> _Problem description_: Leaving the images aside, print every record in the material exactly.

+ + +

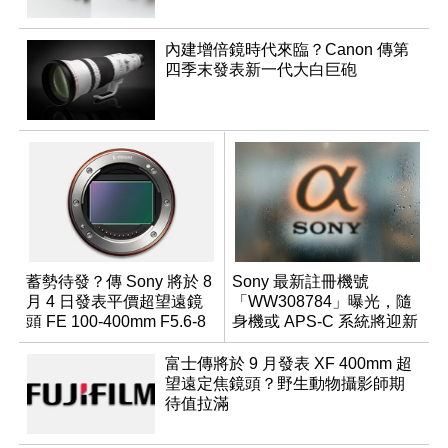
內建增倍鏡時代來臨？Canon 傳第
四季末發表新一代大白巨砲
蓄勢待發？傳 Sony 將於 8
Sony 最新註冊機號
月 4 日發表平價超望遠鏡
「WW308784」曝光，隨
頭 FE 100-400mm F5.6-8
身機或 APS-C 系統將迎新
成員？
富士傳將於 9 月發表 XF 400mm 超
望遠定焦鏡頭？野生動物攝影師期
待值拉滿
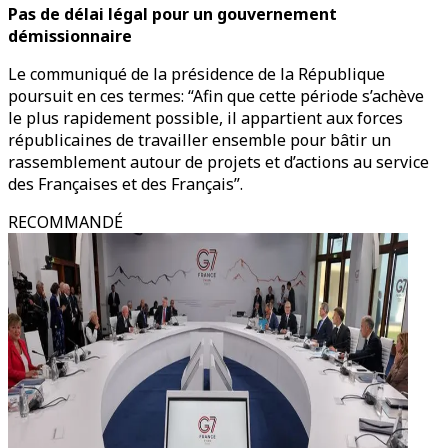
Pas de délai légal pour un gouvernement
démissionnaire
Le communiqué de la présidence de la République
poursuit en ces termes: “Afin que cette période s’achève
le plus rapidement possible, il appartient aux forces
républicaines de travailler ensemble pour bâtir un
rassemblement autour de projets et d’actions au service
des Françaises et des Français”.
RECOMMANDÉ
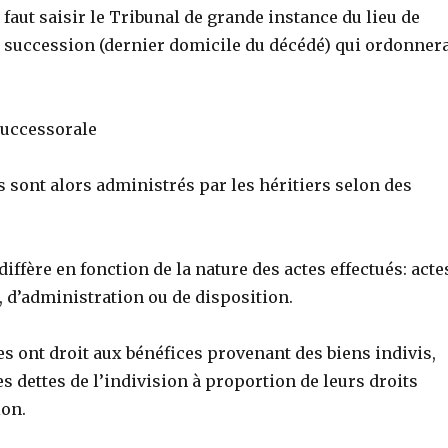
l faut saisir le Tribunal de grande instance du lieu de
la succession (dernier domicile du décédé) qui ordonner
successorale
s sont alors administrés par les héritiers selon des
diffère en fonction de la nature des actes effectués: acte
 d’administration ou de disposition.
res ont droit aux bénéfices provenant des biens indivis,
es dettes de l’indivision à proportion de leurs droits
ion.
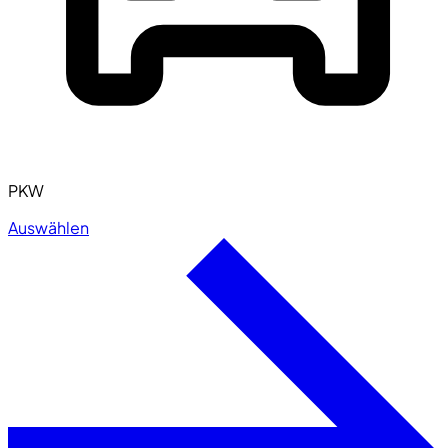
PKW
Auswählen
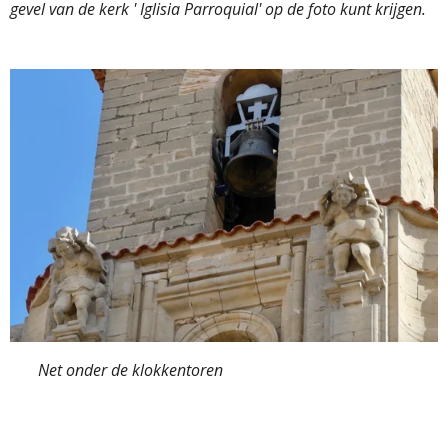
gevel van de kerk ' Iglisia Parroquial' op de foto kunt krijgen.
Net onder de klokkentoren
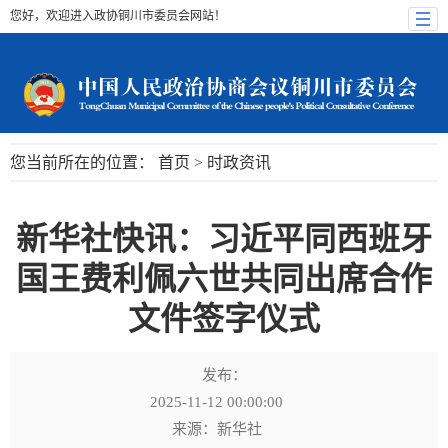
您好，欢迎进入政协铜川市委员会网站！
您当前所在的位置：
首页
>
时政资讯
新华社快讯：习近平同西班牙
国王费利佩六世共同出席合作
文件签字仪式
发布：
2025-11-12 00:00:00
来源：新华社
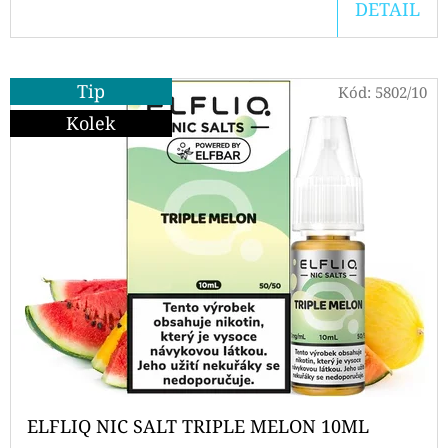
DETAIL
D
O
Tip
P
Kód:
5802/10
O
Kolek
R
U
Č
U
J
E
M
E
ELF
BAR
ELFLIQ NIC SALT TRIPLE MELON 10ML
ELFA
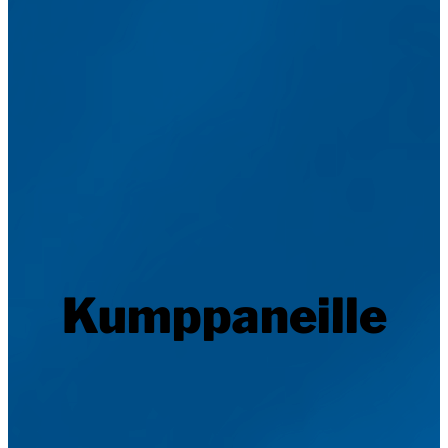
Kumppaneille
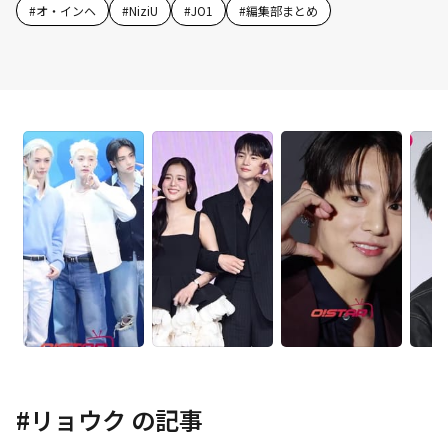
#
オ・インヘ
#
NiziU
#
JO1
#
編集部まとめ
#
リョウク
の記事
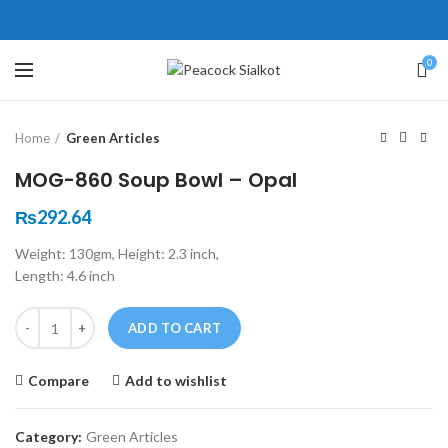
ne # 5 Peshawar
壯陽藥台灣購物
犀利士壯陽藥線上購買
0
Click to enlarge
保持溝通ED經常會在戀愛中造成
學習更多的前戲通常情況下，一
Home
Green Articles
麻煩，這不是因為缺乏性生活，而
些前戲都可以很好的幫助你獲得一
是因為缺乏溝通，所以保持談話很
場高質量的夫妻生活。
犀利士
治療
MOG-860 Soup Bowl – Opal
重要。
陽痿，其藥理是使陰莖海綿體平滑
威而鋼
隨之而來的就是你們
₨
292.64
的矛盾越來越大，往往這是ED的情
肌放鬆，便於陰莖快速充血達到滿
Weight: 130gm, Height: 2.3 inch,
況就會變得更加嚴重。
意的堅硬勃起。在醫學界和陽痿病
Length: 4.6 inch
患期望下，犀利士作為新一批藥
Quantity
物，有其優良特點。
ADD TO CART
Compare
Add to wishlist
Category:
Green Articles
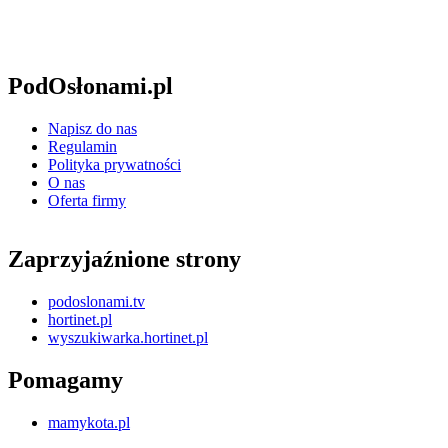
PodOsłonami.pl
Napisz do nas
Regulamin
Polityka prywatności
O nas
Oferta firmy
Zaprzyjaźnione strony
podoslonami.tv
hortinet.pl
wyszukiwarka.hortinet.pl
Pomagamy
mamykota.pl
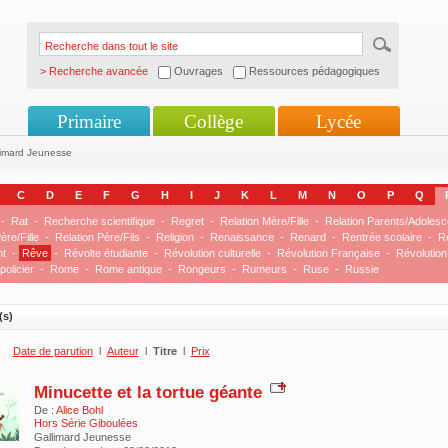
> Recherche avancée
Ouvrages
Ressources pédagogiques
Primaire
Collège
Lycée
limard Jeunesse
C
D
E
F
G
H
I
J
K
L
M
N
O
P
Q
-
Rat
-
Recherche scientifique
-
Regret
-
Relation Mère/Fille
-
Relation Parents/Adolesc
ère/Fille
-
Relation Père/Fils
-
Religion
-
Renaissance
-
Renard
-
Rentrée scolaire
-
R
nt
-
Rêve
-
Révolte étudiante
-
Révolution culturelle
-
Révolution Française
-
Révolution
olicier
-
Rome
-
Rome antique
-
Rongeurs
-
Rumeurs
-
Ruse
-
Russie
(s)
Date de parution
l
Auteur
l
Titre
l
Prix
Minucette et la tortue géante
De :
Alice Bohl
Hors Série Giboulées
Gallimard Jeunesse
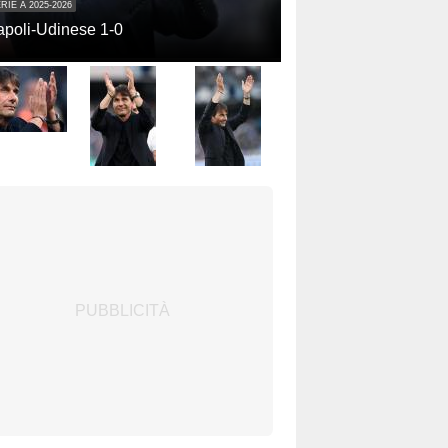
RIE A 2025-2026
poli-Udinese 1-0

+ + +

> _Answer box_:
內建增倍鏡時代來臨？Canon 傳第
四季末發表新一代大白巨砲
蓄勢待發？傳 Sony 將於 8
Sony 最新註冊機號
月 4 日發表平價超望遠鏡
「WW308784」曝光，隨
頭 FE 100-400mm F5.6-8
身機或 APS-C 系統將迎新
成員？
富士傳將於 9 月發表 XF 400mm 超
望遠定焦鏡頭？野生動物攝影師期
待值拉滿
Pas de délai légal pour un gouvernement
démissionnaire
Le communiqué de la présidence de la République
poursuit en ces termes: “Afin que cette période s’achève
le plus rapidement possible, il appartient aux forces
républicaines de travailler ensemble pour bâtir un
rassemblement autour de projets et d’actions au service
des Françaises et des Français”.
RECOMMANDÉ
l faut saisir le Tribunal de grande instance du lieu de
la succession (dernier domicile du décédé) qui ordonner
successorale
s sont alors administrés par les héritiers selon des
diffère en fonction de la nature des actes effectués: acte
 d’administration ou de disposition.
res ont droit aux bénéfices provenant des biens indivis,
es dettes de l’indivision à proportion de leurs droits
ion.
PKW
Auswählen
gevel van de kerk ' Iglisia Parroquial' op de foto kunt krijgen.
Net onder de klokkentoren
您好，欢迎进入政协铜川市委员会网站！
您当前所在的位置：
首页
>
时政资讯
新华社快讯：习近平同西班牙
国王费利佩六世共同出席合作
文件签字仪式
发布：
2025-11-12 00:00:00
来源：新华社
DETAIL
D
O
Tip
P
Kód:
5802/10
O
Kolek
R
U
Č
U
J
E
M
E
ELF
BAR
ELFLIQ NIC SALT TRIPLE MELON 10ML
ELFA
Kumppaneille
#
オ・インヘ
#
NiziU
#
JO1
#
編集部まとめ
#
リョウク
の記事
ne # 5 Peshawar
壯陽藥台灣購物
犀利士壯陽藥線上購買
0
Click to enlarge
保持溝通ED經常會在戀愛中造成
學習更多的前戲通常情況下，一
Home
Green Articles
麻煩，這不是因為缺乏性生活，而
些前戲都可以很好的幫助你獲得一
是因為缺乏溝通，所以保持談話很
場高質量的夫妻生活。
犀利士
治療
MOG-860 Soup Bowl – Opal
重要。
陽痿，其藥理是使陰莖海綿體平滑
威而鋼
隨之而來的就是你們
₨
292.64
的矛盾越來越大，往往這是ED的情
肌放鬆，便於陰莖快速充血達到滿
Weight: 130gm, Height: 2.3 inch,
況就會變得更加嚴重。
意的堅硬勃起。在醫學界和陽痿病
Length: 4.6 inch
患期望下，犀利士作為新一批藥
Quantity
物，有其優良特點。
ADD TO CART
Compare
Add to wishlist
Category:
Green Articles
PodOsłonami.pl
Napisz do nas
Regulamin
Polityka prywatności
O nas
Oferta firmy
Zaprzyjaźnione strony
podoslonami.tv
hortinet.pl
wyszukiwarka.hortinet.pl
Pomagamy
mamykota.pl
> Recherche avancée
Ouvrages
Ressources pédagogiques
Primaire
Collège
Lycée
limard Jeunesse
C
D
E
F
G
H
I
J
K
L
M
N
O
P
Q
-
Rat
-
Recherche scientifique
-
Regret
-
Relation Mère/Fille
-
Relation Parents/Adolesc
ère/Fille
-
Relation Père/Fils
-
Religion
-
Renaissance
-
Renard
-
Rentrée scolaire
-
R
nt
-
Rêve
-
Révolte étudiante
-
Révolution culturelle
-
Révolution Française
-
Révolution
olicier
-
Rome
-
Rome antique
-
Rongeurs
-
Rumeurs
-
Ruse
-
Russie
(s)
Date de parution
l
Auteur
l
Titre
l
Prix
Minucette et la tortue géante
De :
Alice Bohl
Hors Série Giboulées
Gallimard Jeunesse
RIE A 2025-2026
poli-Udinese 1-0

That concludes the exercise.